In a press release on Aug. 18, DeJoy said that while there has been discussion about the post office’s ability to handle the challenges of the pandemic and the election, retail hours will not be changing, mail sorting machines and mailboxes will remain where they are, mail processing facilities will remain open, and overtime will be approved as needed.
“The Postal Service is ready today to handle whatever volume of election mail it receives this fall,” DeJoy said in the release. “Even with the challenges of keeping our employees and customers safe and healthy as they operate amid a pandemic, we will deliver the nation’s election mail on time and within our well-established service standards.”

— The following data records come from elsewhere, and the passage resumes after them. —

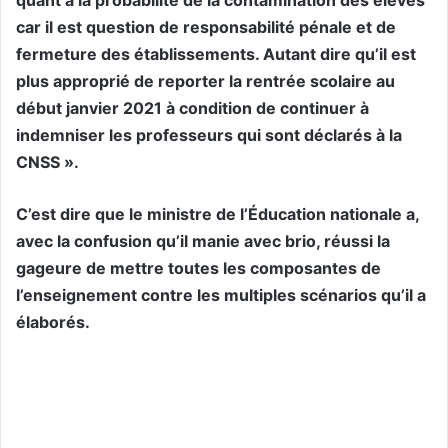
car il est question de responsabilité pénale et de
fermeture des établissements. Autant dire qu’il est
plus approprié de reporter la rentrée scolaire au
début janvier 2021 à condition de continuer à
indemniser les professeurs qui sont déclarés à la
CNSS ».
C’est dire que le ministre de l’Éducation nationale a,
avec la confusion qu’il manie avec brio, réussi la
gageure de mettre toutes les composantes de
l’enseignement contre les multiples scénarios qu’il a
élaborés.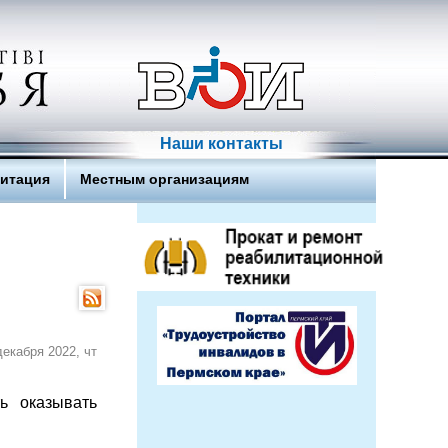
Наши контакты
литация
Местным организациям
декабря 2022, чт
ь оказывать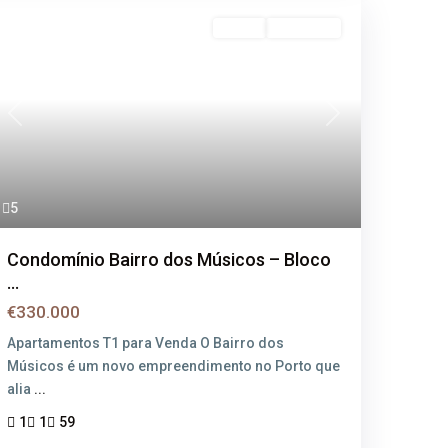
Venda
Disponível
Previous
Next
5
Condomínio Bairro dos Músicos – Bloco
...
€330.000
Apartamentos T1 para Venda O Bairro dos
Músicos é um novo empreendimento no Porto que
alia
...
1
1
59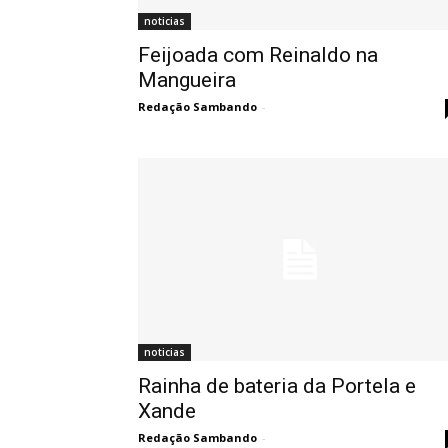
noticias
Feijoada com Reinaldo na
Mangueira
Redação Sambando
-
noticias
Rainha de bateria da Portela e
Xande
Redação Sambando
-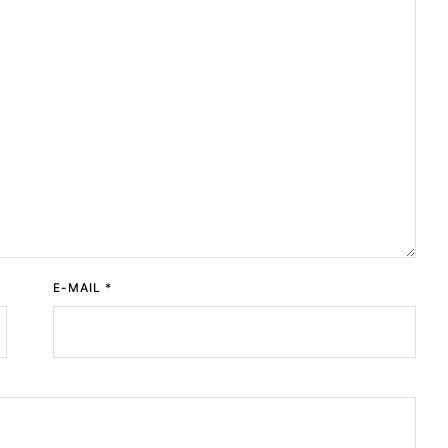
E-MAIL
*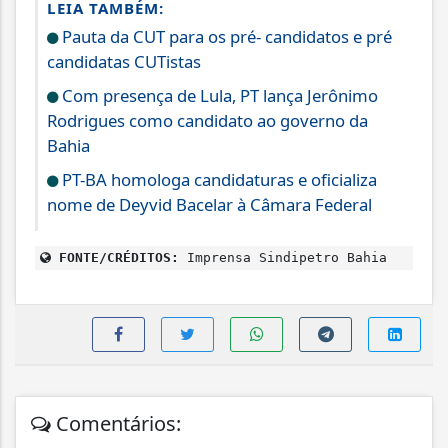
LEIA TAMBÉM:
Pauta da CUT para os pré- candidatos e pré
candidatas CUTistas
Com presença de Lula, PT lança Jerônimo
Rodrigues como candidato ao governo da
Bahia
PT-BA homologa candidaturas e oficializa
nome de Deyvid Bacelar à Câmara Federal
FONTE/CRÉDITOS:
Imprensa Sindipetro Bahia
Comentários: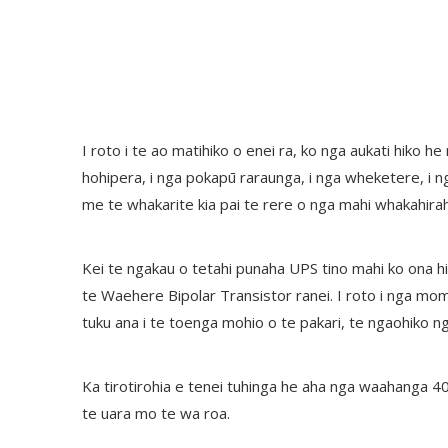
I roto i te ao matihiko o enei ra, ko nga aukati hiko 
hohipera, i nga pokapū raraunga, i nga wheketere, i n
me te whakarite kia pai te rere o nga mahi whakahirah
Kei te ngakau o tetahi punaha UPS tino mahi ko ona hi
te Waehere Bipolar Transistor ranei. I roto i nga m
tuku ana i te toenga mohio o te pakari, te ngaohiko n
Ka tirotirohia e tenei tuhinga he aha nga waahanga 
te uara mo te wa roa.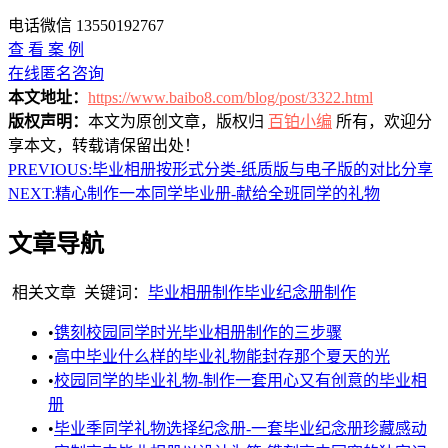
电话微信 13550192767
查 看 案 例
在线匿名咨询
本文地址：
https://www.baibo8.com/blog/post/3322.html
版权声明：
本文为原创文章，版权归
百铂小编
所有，欢迎分
享本文，转载请保留出处！
PREVIOUS:
毕业相册按形式分类-纸质版与电子版的对比分享
NEXT:
精心制作一本同学毕业册-献给全班同学的礼物
文章导航
相关文章
关键词：
毕业相册制作
毕业纪念册制作
•
镌刻校园同学时光毕业相册制作的三步骤
•
高中毕业什么样的毕业礼物能封存那个夏天的光
•
校园同学的毕业礼物-制作一套用心又有创意的毕业相
册
•
毕业季同学礼物选择纪念册-一套毕业纪念册珍藏感动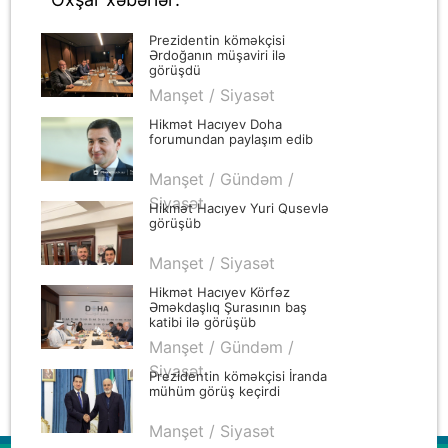
Prezidentin köməkçisi
Ərdoğanın müşaviri ilə
görüşdü
Manşet / Siyasət
Hikmət Hacıyev Doha
forumundan paylaşım edib
Manşet / Gündəm /
Siyasət
Hikmət Hacıyev Yuri Qusevlə
görüşüb
Manşet / Siyasət
Hikmət Hacıyev Körfəz
Əməkdaşlıq Şurasının baş
katibi ilə görüşüb
Manşet / Gündəm /
Siyasət
Prezidentin köməkçisi İranda
mühüm görüş keçirdi
Manşet / Siyasət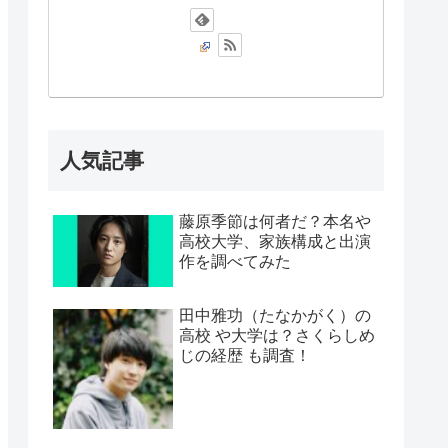
人気記事
藤原季節は何者だ？本名や
高校大学、家族構成と出演
作を調べてみた
田中雅功（たなかがく）の
高校 や大学は？さくらしめ
じの経歴 も調査！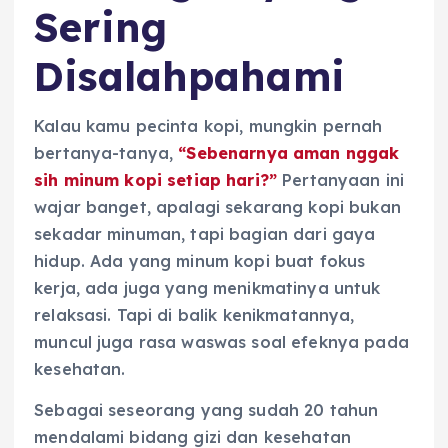
Sering
Disalahpahami
Kalau kamu pecinta kopi, mungkin pernah
bertanya-tanya,
“Sebenarnya aman nggak
sih minum kopi setiap hari?”
Pertanyaan ini
wajar banget, apalagi sekarang kopi bukan
sekadar minuman, tapi bagian dari gaya
hidup. Ada yang minum kopi buat fokus
kerja, ada juga yang menikmatinya untuk
relaksasi. Tapi di balik kenikmatannya,
muncul juga rasa waswas soal efeknya pada
kesehatan.
Sebagai seseorang yang sudah 20 tahun
mendalami bidang gizi dan kesehatan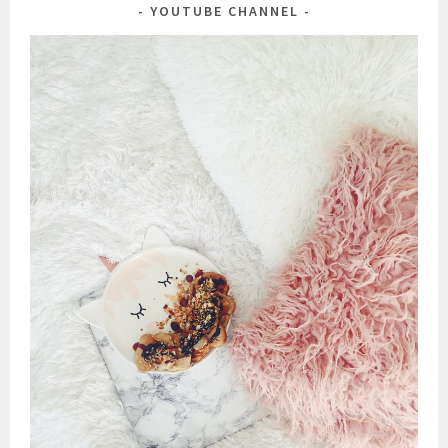
YOUTUBE CHANNEL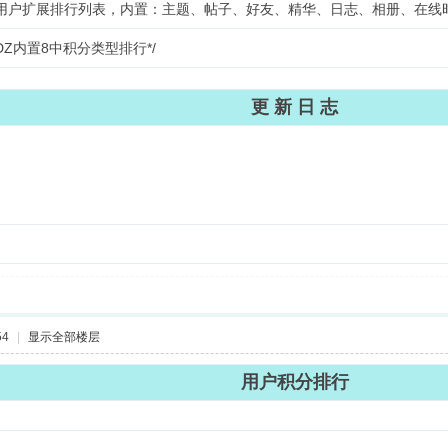
取用户扩展排行列表，内置：主题、帖子、好友、精华、日志、相册、在线时
DZ内置8中积分类型排行*/
更 新 日 志
54
|
显示全部楼层
用户积分排行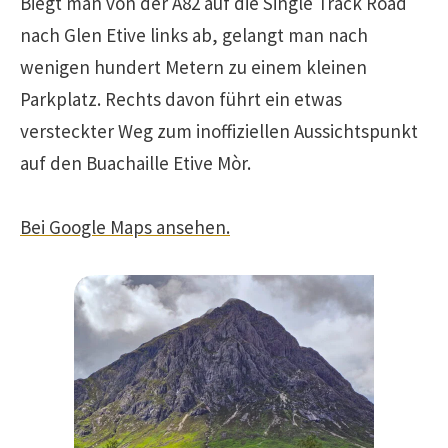
Biegt man von der A82 auf die Single Track Road
nach Glen Etive links ab, gelangt man nach
wenigen hundert Metern zu einem kleinen
Parkplatz. Rechts davon führt ein etwas
versteckter Weg zum inoffiziellen Aussichtspunkt
auf den Buachaille Etive Mòr.
Bei Google Maps ansehen.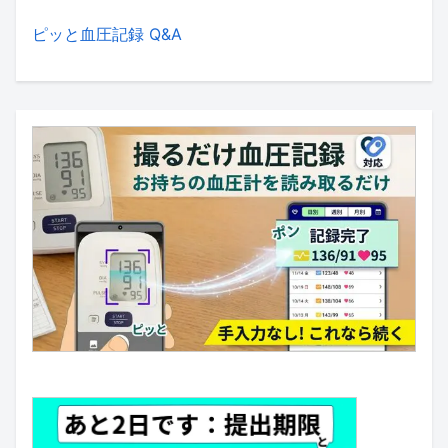
ピッと血圧記録 Q&A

Professor of sociology Thomas Arcaro said he would also like to see the university make a statement regarding the actions taken with the USPS. Arcaro said while he recognizes the inefficiency of the USPS and the competition it faces with other shipping services such as Amazon and FedEx may be reasons to call for reorganization, the timing of the changes and the “brazen attempt to handicap the postal service” is what Acaro finds problematic.
“This is affecting people on the margins. This is an inclusion and equity issue,” Arcaro said. “In this age of coronavirus, hindering people's ability to vote remotely, vote by mail, is just astoundingly tone deaf to the current crisis, and I think overtly politically manipulated.”
In addition to the widespread delays, Clark wrote about the concerns surrounding the likelihood of all mail-in ballots being counted. While DeJoy is under investigation, Clark wrote that he doubts the investigation will “have a timely effect on ballots being sent out next month.”
“The thought that even one student … would have their vote not be counted, it horrifies me,” Clark said. “It's hard on several levels for what I'm asking for Elon, it's leadership, to do the right thing, but if our values only matter in the good times, are they really values?”
Alumni on social media have called for a stop to donations to the university, as well as alerting the office of alumni engagement to their concerns. Alumnus Rob Shapiro drafted a form letter to send to alumni engagement that has since been circulated on Twitter. Shapiro said in an email that he is “heartbroken” that the university has remained silent on DeJoy.
“I love Elon and want it to live up to the values it instills in its students. The administration has a responsibility to fight for justice — to stand with its students, faculty and community members who strive toward a more equitable world,” Shapiro wrote. “I hope Elon’s administration wakes up, removes DeJoy from its Board of Trustees, and prioritizes its support for a fair and free democracy over any individual’s money or influence.”
In addition to taking to social media, alumnus Joanna Penick ’03 started a petition on change.org, calling for DeJoy’s removal from the Board of Trustees. Penick said while she has signed many petitions, this is the first petition she has created herself and she did not know what to expect. In less than 24 hours, the petition had gained 500 signatures, according to Penick.
After hearing about DeJoy’s “Friday Night Massacre,” Penick found out from another alumnus that DeJoy was on the Board of Trustees. The attack on USPS was personal for Penick, as her father returned from eleven consecutive months of combat in the Vietnam war to work the rest of his career with the USPS, a job Penick said that paid for her four years at Elon.
Penick said the “only acceptable outcome” in her opinion is for removal of DeJoy from the Board of Trustees and for Elon to no longer associate with DeJoy.
“I work for a university, and I do understand the often-times nuanced relationship between donors and the institutions they support, and I also understand the strange and terrible predicament that covid-19 has left universities in financially,” Penick wrote. “But Elon cannot align themselves with the all out attack on democracy that DeJoy and Trump have been launching over the last few weeks.”